Gooseberry Crumble Cake
Yield:8 servings
Gooseberry Crumble Cake hat that delicious crunch we all love
INGREDIENTS:
- 180 grams butter, softened
- 90 grams golden caster sugar
- 90 grams light muscovado sugar Ulrike: 85 grams sugar + 5 grams beet syrup
- 2 eggs, size M
- 80 grams almonds, ground
- 150 grams self-raising flour
- 2-3 drops vanilla extract
- 350 grams gooseberries, topped and tailed
FOR THE CRUMBLE
- 110 grams plain flour
- 80 grams butter
- 2 tablesp. caster sugar
Method
- Preheat the oven to 175 °C/gas mark 3. Line the base of a 20 cm round tin (Ulrike: 18 cm square tin) with baking parchment. To make the crumble topping, blitz the flour and the butter to crumbs in a food processor. Add the caster sugar and mix lightly. Remove the mixer bowl from the stand and add a few drops of water. Shake the bowl a little so that some of the crumbs stick together like small pebbles.
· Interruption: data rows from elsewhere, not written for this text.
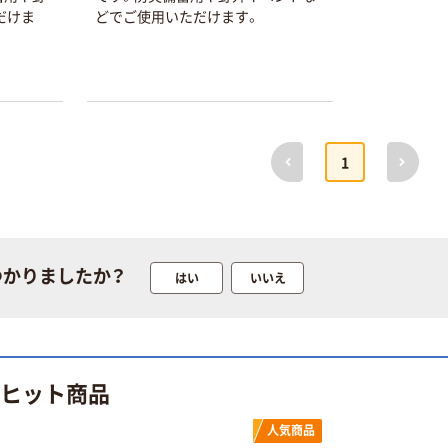
プ
だけま
どでご使用いただけます。
本気プライス
オリジナル
トイレットペー
サントリー 伊右
パー ダブル60
衛門 「お茶、どう
ｍ 再生紙
ぞ。」 緑茶
100% 6ロール
￥460~
￥528~
（税込）
（税込）
前へ
次へ
1
リサイクル100
芯あり FSC認
証
オリジナル
オリジナル
乾電池 単4
アスクル プラス
形 アルカリ乾
チックグローブ
電池 北欧パッ
粉なし（パウダ
つかりましたか？
はい
いいえ
ケージ アスク
ーフリー）
￥140~
￥398~
（税込）
（税込）
ルオリジナル
オリジナル
本気プライス
アスクルオリジ
ニチバン セロテ
のヒット商品
ナル ラミネー
ープ 大巻
トフィルム A4
￥124~
人気商品
（税込）
サイズ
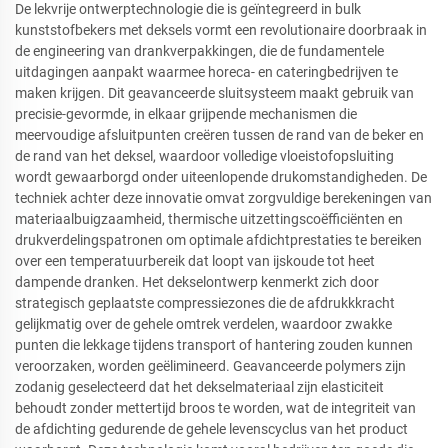
De lekvrije ontwerptechnologie die is geïntegreerd in bulk
kunststofbekers met deksels vormt een revolutionaire doorbraak in
de engineering van drankverpakkingen, die de fundamentele
uitdagingen aanpakt waarmee horeca- en cateringbedrijven te
maken krijgen. Dit geavanceerde sluitsysteem maakt gebruik van
precisie-gevormde, in elkaar grijpende mechanismen die
meervoudige afsluitpunten creëren tussen de rand van de beker en
de rand van het deksel, waardoor volledige vloeistofopsluiting
wordt gewaarborgd onder uiteenlopende drukomstandigheden. De
techniek achter deze innovatie omvat zorgvuldige berekeningen van
materiaalbuigzaamheid, thermische uitzettingscoëfficiënten en
drukverdelingspatronen om optimale afdichtprestaties te bereiken
over een temperatuurbereik dat loopt van ijskoude tot heet
dampende dranken. Het dekselontwerp kenmerkt zich door
strategisch geplaatste compressiezones die de afdrukkkracht
gelijkmatig over de gehele omtrek verdelen, waardoor zwakke
punten die lekkage tijdens transport of hantering zouden kunnen
veroorzaken, worden geëlimineerd. Geavanceerde polymers zijn
zodanig geselecteerd dat het dekselmateriaal zijn elasticiteit
behoudt zonder mettertijd broos te worden, wat de integriteit van
de afdichting gedurende de gehele levenscyclus van het product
- To make the cake, beat the butter and sugars in a food mixer for 8-10 minutes until pale and fluffy. Beat the eggs gently then gradually introduce them to the mixture with the beater on slow.
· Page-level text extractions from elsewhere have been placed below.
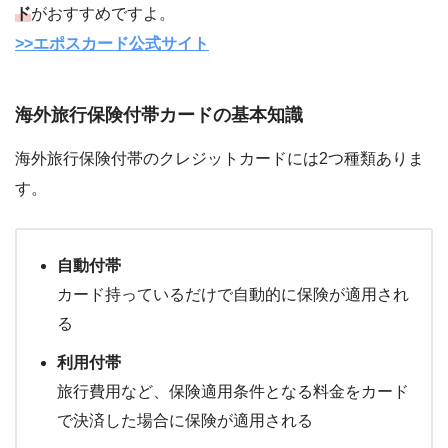
ド
がおすすめですよ。
>>エポスカード公式サイト
海外旅行保険付帯カードの基本知識
海外旅行保険付帯のクレジットカードには2つ種類ありま
す。
自動付帯
カード持っているだけで自動的に保険が適用され
る
利用付帯
旅行費用など、保険適用条件となる料金をカード
で決済した場合に保険が適用される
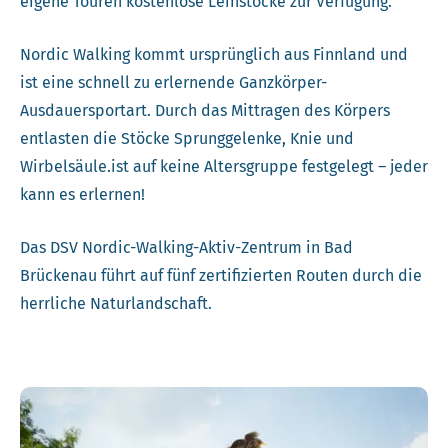
eigene Touren kostenlose Leihstöcke zur Verfügung.
Nordic Walking kommt ursprünglich aus Finnland und
ist eine schnell zu erlernende Ganzkörper-
Ausdauersportart. Durch das Mittragen des Körpers
entlasten die Stöcke Sprunggelenke, Knie und
Wirbelsäule.ist auf keine Altersgruppe festgelegt – jeder
kann es erlernen!
Das DSV Nordic-Walking-Aktiv-Zentrum in Bad
Brückenau führt auf fünf zertifizierten Routen durch die
herrliche Naturlandschaft.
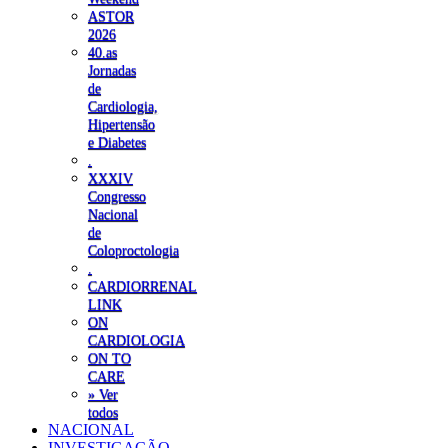
ASTOR
2026
40.as
Jornadas
de
Cardiologia,
Hipertensão
e Diabetes
.
XXXIV
Congresso
Nacional
de
Coloproctologia
.
CARDIORRENAL
LINK
ON
CARDIOLOGIA
ON TO
CARE
» Ver
todos
NACIONAL
INVESTIGAÇÃO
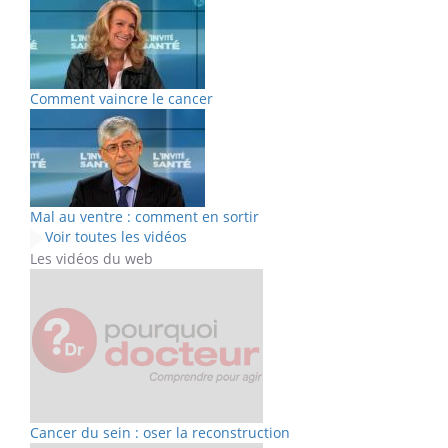
Comment vaincre le cancer
Mal au ventre : comment en sortir
Voir toutes les vidéos
Les vidéos du web
Cancer du sein : oser la reconstruction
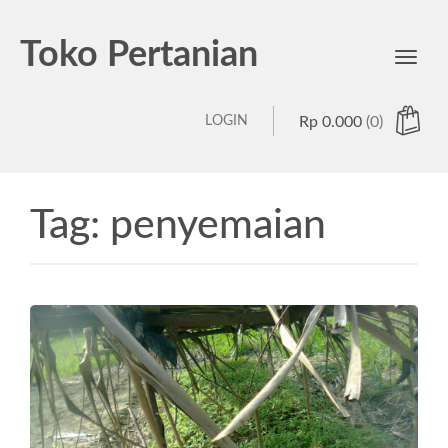
Toko Pertanian
Toggl
navig
LOGIN
Rp
0.000
(0)
Tag:
penyemaian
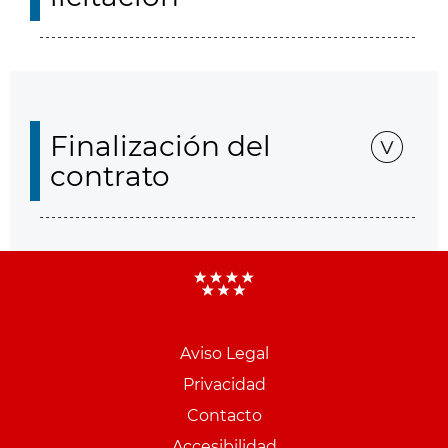
Finalización del
contrato
Aviso Legal
Menu
Privacidad
pie
Contacto
PCON
Accesibilidad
- Fold in the ground almonds and flour then add the drops of vanilla extract. Transfer the mixture to the tin and smooth it flat. Scatter the gooseberries on top, pressing them down a little. >/li>
- Scatter the crumble mixture loosely over the gooseberries. Bake for an 60-75 minutes, checking for doneness with a skewer. The skewer should come out damp from the gooseberries but without any raw cake mixture attached. Leave to cool in the tin, then remove and set aside.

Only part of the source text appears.